What is required → Each line in the data must be reproduced as written, except for any picture.

Start of Block

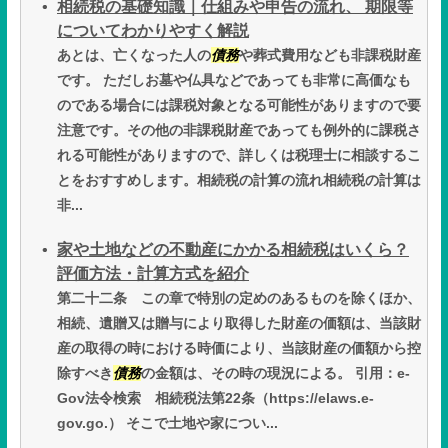
相続税の基礎知識｜仕組みや申告の流れ、 期限等
についてわかりやすく解説
あとは、亡くなった人の
債務
や葬式費用なども非課税財産
です。 ただしお墓や仏具などであっても非常に高価なも
のである場合には課税対象となる可能性がありますので要
注意です。その他の非課税財産であっても例外的に課税さ
れる可能性がありますので、詳しくは税理士に相談するこ
とをおすすめします。相続税の計算の流れ相続税の計算は
非...
家や土地などの不動産にかかる相続税はいくら？
評価方法・計算方式を紹介
第二十二条 この章で特別の定めのあるものを除くほか、
相続、遺贈又は贈与により取得した財産の価額は、当該財
産の取得の時における時価により、当該財産の価額から控
除すべき
債務
の金額は、その時の現況による。 引用：e-
Gov法令検索 相続税法第22条（https://elaws.e-
gov.go.） そこで土地や家につい...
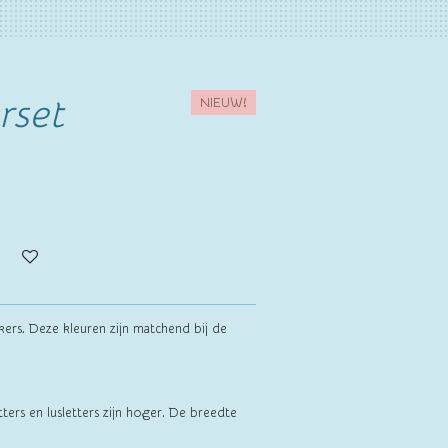
rset
NIEUW!
inkers. Deze kleuren zijn matchend bij de
tters en lusletters zijn hoger. De breedte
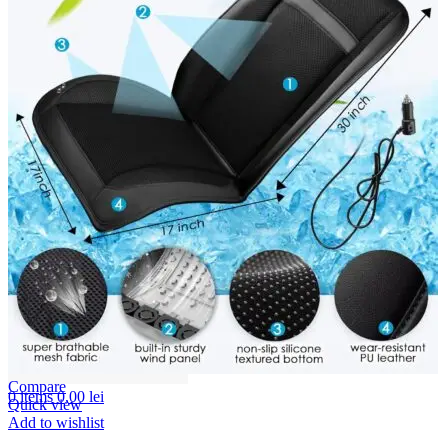
Compare
0
items
0,00
lei
Quick view
Add to wishlist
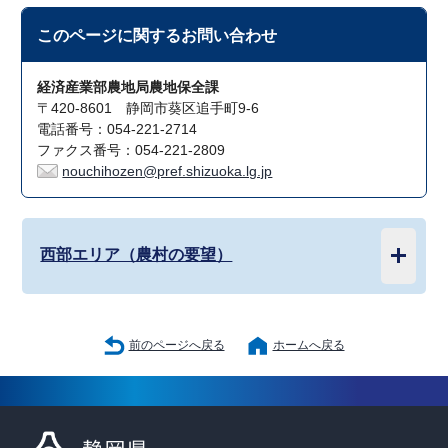
このページに関する
お問い合わせ
経済産業部農地局農地保全課
〒420-8601 静岡市葵区追手町9-6
電話番号：054-221-2714
ファクス番号：054-221-2809
nouchihozen@pref.shizuoka.lg.jp
西部エリア（農村の要望）
前のページへ戻る
ホームへ戻る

End of Block

Result for this exercise →
相続税の基礎知識｜仕組みや申告の流れ、 期限等
についてわかりやすく解説
あとは、亡くなった人の
債務
や葬式費用なども非課税財産
です。 ただしお墓や仏具などであっても非常に高価なも
のである場合には課税対象となる可能性がありますので要
注意です。その他の非課税財産であっても例外的に課税さ
れる可能性がありますので、詳しくは税理士に相談するこ
とをおすすめします。相続税の計算の流れ相続税の計算は
非...
家や土地などの不動産にかかる相続税はいくら？
評価方法・計算方式を紹介
第二十二条 この章で特別の定めのあるものを除くほか、
相続、遺贈又は贈与により取得した財産の価額は、当該財
産の取得の時における時価により、当該財産の価額から控
除すべき
債務
の金額は、その時の現況による。 引用：e-
Gov法令検索 相続税法第22条（https://elaws.e-
gov.go.） そこで土地や家につい...
rset
NIEUW!
inkers. Deze kleuren zijn matchend bij de
tters en lusletters zijn hoger. De breedte
Compare
0
items
0,00
lei
Quick view
Add to wishlist
このページに関する
お問い合わせ
経済産業部農地局農地保全課
〒420-8601 静岡市葵区追手町9-6
電話番号：054-221-2714
ファクス番号：054-221-2809
nouchihozen@pref.shizuoka.lg.jp
西部エリア（農村の要望）
前のページへ戻る
ホームへ戻る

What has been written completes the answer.